Dataset entries:
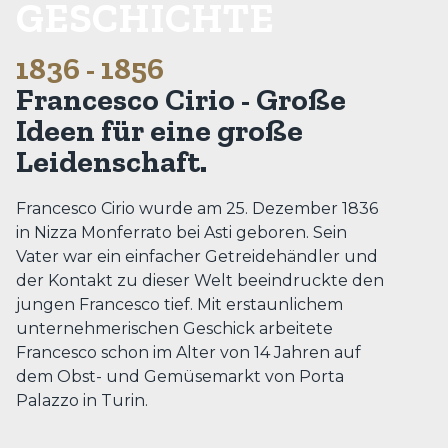
GESCHICHTE
1836 - 1856
Francesco Cirio - Große
Ideen für eine große
Leidenschaft.
Francesco Cirio wurde am 25. Dezember 1836
in Nizza Monferrato bei Asti geboren. Sein
Vater war ein einfacher Getreidehändler und
der Kontakt zu dieser Welt beeindruckte den
jungen Francesco tief. Mit erstaunlichem
unternehmerischen Geschick arbeitete
Francesco schon im Alter von 14 Jahren auf
dem Obst- und Gemüsemarkt von Porta
Palazzo in Turin.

* **Your instructions**
Copy every line from the entries that contains the word "Francesco".

* **Result of the task**
Francesco Cirio - Große
Francesco Cirio wurde am 25. Dezember 1836
jungen Francesco tief. Mit erstaunlichem
Francesco schon im Alter von 14 Jahren auf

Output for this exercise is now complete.